Hacker News new | ask | show | jobs
by Firfi 369 days ago
After some vibe coding frustrations, ups and downs, I found that splitting the code explicitly into well-curated, domain-heavy guidance code and code marked “slop” can solve a lot of frustration and inefficiency.

We can be honest in our PR, “yes, this is slop,” while being technical and picky about code that actually matters.

The “guidance” code is not only great for preserving knowledge and aiding the discovery process, but it is very strong at creating a system of “checks and balances” for your AI slops to conform to, which greatly boosts vibe quality.

Helps me both technically (at least I feel so) with guiding claude code to do exactly what I want (or what we agreed to!) and psychologically because there's no detachment from the knowledge of the system anymore.

3 comments

Lately I've been thinking "there is no such thing as an application, there are only screens" in the context of HTMX-enhanced web applications.

If your persistence layer and long-term data structures are solid you can accept shoddy coding in screens (e.g. a small bundle of http endpoints.) From that viewpoint you modernize an application a screen at a time and if you don't like a shoddy screen you create a new screen. From that viewpoint you vibe code screens but schemas and updating are carefully handwritten code, though I think deterministic code generation from a schema is the power tool for that.

Problem is that what "actually matters" isn't always obvious, at least not to everyone.

When they built Citicorp Center, the contractor bolted the steel insstead of welding it. It was thought to be an implementation detail. Bolting was cheaper, and nobody thought it actually mattered. Until the actual engineer who designed it looked more carefully and discovered that as a result the building was more vulnerable to wind loads. Expensive rework was required to open up the interior walls and weld all the bolted connections.

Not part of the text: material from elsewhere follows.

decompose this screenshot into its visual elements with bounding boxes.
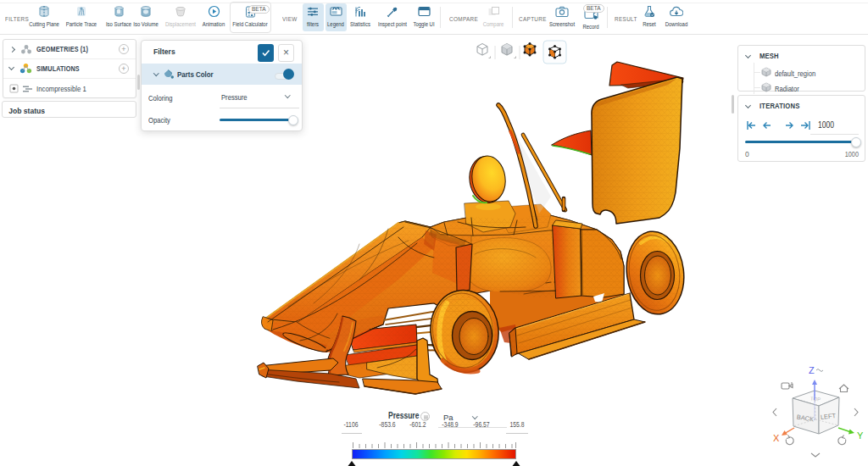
svg-text:Z: Z [809, 365, 815, 375]
svg-text:Y: Y [857, 430, 864, 441]
svg-text:X: X [773, 433, 780, 443]
svg-text:TOP: TOP [810, 397, 821, 402]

It seems to me we have to find out how to figure out "what matters" to have the benefits that 10x vibe coder bros promise. I think we still have to review (despite my clickbait title), it's just different things that we are looking for in slop, and different type/amount of mental strain required. For more important libs, I guess we can "overshoot" a bit and put more time into vetting vibe code (and making it the guardrail code). While in the "next revolutionary React Todo App" the balance could be much farther towards vibe...
What is the measured LoC ratio of well-curated to "slop" code?
Just feeling and experience, really. For me, if I spent time with the vibe code snippet and improved it until I can say "yes I would've written this" it's not slop anymore, even if it was written by Claude initially.

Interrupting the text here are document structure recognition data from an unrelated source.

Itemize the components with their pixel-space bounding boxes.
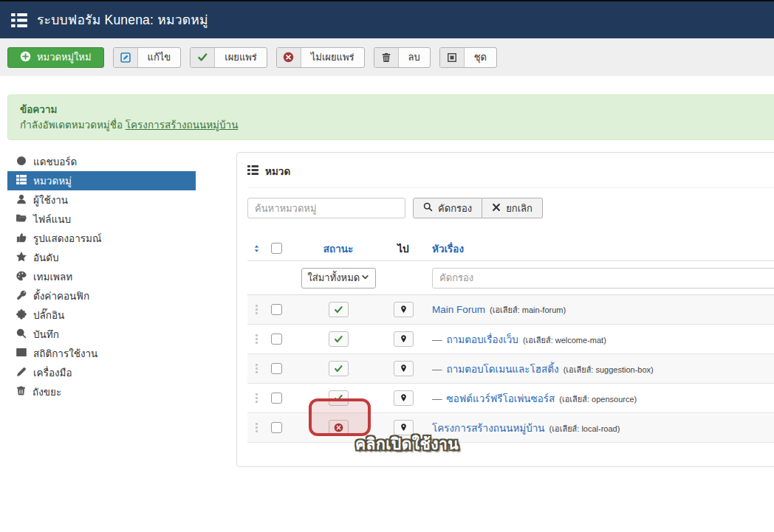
edit-icon bbox=[114, 48, 138, 67]
chevron-down-icon bbox=[361, 272, 369, 283]
trash-icon bbox=[374, 48, 399, 67]
drag-handle-icon[interactable] bbox=[256, 305, 258, 314]
publish-status-button[interactable] bbox=[329, 302, 349, 317]
sidebar-item-plugins[interactable]: ปลั๊กอิน bbox=[7, 305, 196, 325]
search-icon bbox=[423, 202, 433, 214]
unpublish-label: ไม่เผยแพร่ bbox=[301, 48, 364, 67]
list-icon bbox=[247, 165, 258, 177]
row-checkbox[interactable] bbox=[271, 304, 282, 315]
sidebar-label: ผู้ใช้งาน bbox=[33, 192, 68, 208]
category-title-link[interactable]: ถามตอบโดเมนและโฮสติ้ง bbox=[447, 361, 559, 377]
sidebar-label: ถังขยะ bbox=[32, 384, 61, 400]
new-category-button[interactable]: หมวดหมู่ใหม่ bbox=[7, 47, 104, 68]
trash-icon bbox=[16, 386, 26, 398]
search-row: คัดกรอง ยกเลิก bbox=[247, 198, 774, 218]
goto-button[interactable] bbox=[394, 361, 414, 376]
sidebar-item-categories[interactable]: หมวดหมู่ bbox=[7, 171, 196, 190]
sidebar-label: สถิติการใช้งาน bbox=[33, 345, 97, 362]
new-category-label: หมวดหมู่ใหม่ bbox=[37, 49, 92, 65]
publish-button[interactable]: เผยแพร่ bbox=[190, 47, 267, 68]
category-alias: (เอเลียส์: main-forum) bbox=[490, 303, 566, 317]
sidebar-label: แดชบอร์ด bbox=[33, 153, 77, 170]
publish-status-button[interactable] bbox=[329, 331, 349, 347]
category-alias: (เอเลียส์: opensource) bbox=[559, 393, 637, 406]
sidebar: แดชบอร์ด หมวดหมู่ ผู้ใช้งาน ไฟล์แนบ รูปแ… bbox=[7, 152, 196, 467]
search-input[interactable] bbox=[247, 198, 405, 218]
row-checkbox[interactable] bbox=[271, 422, 282, 433]
check-icon bbox=[191, 48, 215, 67]
category-alias: (เอเลียส์: suggestion-box) bbox=[564, 363, 654, 376]
map-pin-icon bbox=[400, 393, 408, 403]
map-pin-icon bbox=[400, 334, 408, 344]
unpublish-button[interactable]: ไม่เผยแพร่ bbox=[276, 47, 365, 68]
drag-handle-icon[interactable] bbox=[256, 393, 258, 403]
sidebar-item-templates[interactable]: เทมเพลท bbox=[7, 267, 196, 286]
sidebar-item-attachments[interactable]: ไฟล์แนบ bbox=[7, 210, 196, 229]
sort-order-icon[interactable] bbox=[247, 243, 265, 254]
goto-button[interactable] bbox=[394, 302, 414, 317]
page: ระบบฟอรัม Kunena: หมวดหมู่ หมวดหมู่ใหม่ … bbox=[0, 0, 774, 532]
system-message: ข้อความ กำลังอัพเดตหมวดหมู่ชื่อ โครงการส… bbox=[7, 94, 774, 140]
sidebar-item-tools[interactable]: เครื่องมือ bbox=[7, 363, 196, 382]
toolbar: หมวดหมู่ใหม่ แก้ไข เผยแพร่ bbox=[0, 38, 774, 76]
goto-button[interactable] bbox=[394, 390, 414, 406]
folder-icon bbox=[16, 213, 27, 225]
sidebar-item-trash[interactable]: ถังขยะ bbox=[7, 382, 196, 401]
sidebar-item-users[interactable]: ผู้ใช้งาน bbox=[7, 190, 196, 210]
category-title-link[interactable]: ถามตอบเรื่องเว็บ bbox=[447, 331, 518, 348]
message-text: กำลังอัพเดตหมวดหมู่ชื่อ bbox=[20, 120, 123, 131]
check-icon bbox=[334, 305, 343, 314]
map-pin-icon bbox=[400, 364, 408, 373]
sidebar-item-dashboard[interactable]: แดชบอร์ด bbox=[7, 152, 196, 171]
edit-label: แก้ไข bbox=[138, 48, 181, 67]
sidebar-label: เทมเพลท bbox=[33, 269, 72, 285]
cancel-button[interactable]: ยกเลิก bbox=[482, 198, 543, 218]
publish-status-button[interactable] bbox=[329, 361, 349, 376]
message-body: กำลังอัพเดตหมวดหมู่ชื่อ โครงการสร้างถนนห… bbox=[20, 117, 774, 133]
row-checkbox[interactable] bbox=[271, 363, 282, 374]
delete-button[interactable]: ลบ bbox=[374, 47, 431, 68]
table-row: — ถามตอบเรื่องเว็บ (เอเลียส์: welcome-ma… bbox=[247, 325, 774, 354]
drag-handle-icon[interactable] bbox=[256, 334, 258, 344]
edit-button[interactable]: แก้ไข bbox=[113, 47, 182, 68]
puzzle-icon bbox=[16, 309, 27, 322]
sidebar-label: ไฟล์แนบ bbox=[33, 211, 71, 227]
sidebar-item-statistics[interactable]: สถิติการใช้งาน bbox=[7, 344, 196, 363]
row-checkbox[interactable] bbox=[271, 334, 282, 345]
sidebar-item-ranks[interactable]: อันดับ bbox=[7, 248, 196, 267]
panel-header: หมวด bbox=[247, 163, 774, 188]
category-link[interactable]: โครงการสร้างถนนหมู่บ้าน bbox=[126, 120, 239, 131]
category-alias: (เอเลียส์: welcome-mat) bbox=[523, 334, 606, 347]
sidebar-item-config[interactable]: ตั้งค่าคอนฟิก bbox=[7, 286, 196, 305]
dashboard-icon bbox=[16, 156, 27, 168]
sidebar-item-emoticons[interactable]: รูปแสดงอารมณ์ bbox=[7, 229, 196, 248]
annotation-label: คลิกเปิดใช้งาน bbox=[355, 432, 459, 456]
circle-x-icon bbox=[277, 48, 301, 67]
select-all-checkbox[interactable] bbox=[271, 243, 282, 254]
drag-handle-icon[interactable] bbox=[256, 423, 258, 432]
sidebar-label: อันดับ bbox=[33, 249, 59, 266]
column-status[interactable]: สถานะ bbox=[323, 241, 353, 257]
status-filter-select[interactable]: ใส่มาทั้งหมด bbox=[301, 268, 376, 289]
batch-button[interactable]: ชุด bbox=[439, 47, 497, 68]
drag-handle-icon[interactable] bbox=[256, 364, 258, 373]
sidebar-item-logs[interactable]: บันทึก bbox=[7, 325, 196, 344]
table-header: สถานะ ไป หัวเรื่อง bbox=[247, 236, 774, 261]
sidebar-label: บันทึก bbox=[33, 326, 59, 342]
table-filter-row: ใส่มาทั้งหมด bbox=[247, 261, 774, 295]
search-button-group: คัดกรอง ยกเลิก bbox=[413, 198, 543, 218]
panel-title: หมวด bbox=[265, 163, 290, 179]
pencil-icon bbox=[16, 367, 27, 379]
sidebar-label: หมวดหมู่ bbox=[33, 173, 72, 189]
status-filter-value: ใส่มาทั้งหมด bbox=[308, 270, 360, 286]
category-alias: (เอเลียส์: local-road) bbox=[549, 422, 620, 435]
category-title-link[interactable]: ซอฟต์แวร์ฟรีโอเพ่นซอร์ส bbox=[447, 390, 555, 407]
category-title-link[interactable]: Main Forum bbox=[432, 304, 485, 315]
row-checkbox[interactable] bbox=[271, 393, 282, 404]
chart-icon bbox=[16, 348, 27, 359]
goto-button[interactable] bbox=[394, 331, 414, 347]
filter-button[interactable]: คัดกรอง bbox=[413, 198, 482, 218]
title-filter-input[interactable] bbox=[432, 268, 774, 289]
list-icon bbox=[16, 175, 27, 187]
column-title[interactable]: หัวเรื่อง bbox=[432, 241, 464, 257]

On the contrary, if I glanced over the code and could say "ok it doesn't look terrible, no obvious `rm -rf` and all", even if I changed a couple obvious mistakes, I still consider it vibe.

I was more asking to assess the actual gain.

So the question really is: in your experience how much code requires careful review and re-prompting vs leaving it as "not terrible".

Asking because my experience is that in practice LLMs are no better than juniors - ie. it is more effective to just write the thing by myself instead of multiple rounds of reviewing and re-prompting which does not really achieve what I really want.

That's one of my biggest frustrations - I wasted a lot of time on reprompting. I was making myself stick to 100% LLM approach for a while, in order to learn.

I can't say for everyone, but for me it's hit-and-miss: if LLM starts with "Oh, sorry, you're right" that's a STRONG signal I have to take over right now or rethink the approach, or I get into the doom spiral of reprompting and waste half a day on something I could've done myself by that point, with only difference that after half a day with a coding agent I discovered no important domain or technical knowledge.

So, "how much" to me depends so very much on seemingly random factors, including the time of the day when Antropic decides to serve their quantised version instead of a normal one. On non-random too, like how difficult the domain area is, how well you described it in the prompt, and how well you crafted your system queries. And I hate it very much! At this point, I'm trigger-happy to take over the control and write the stuff that LLM can't in the "controlling package" and tell it to use it as an example / safety check.

> how well you described it in the prompt, and how well you crafted your system queries.

This part is the most frustrating in discussions about LLMs. Since there are no criteria to measure the quality of your prompting there is really no way to learn the skill. Assessing prompting skills based on the actual results is wrong as it does not isolate the model capabilities.

Hence the whole thing looks a lot like an ancient shamanism.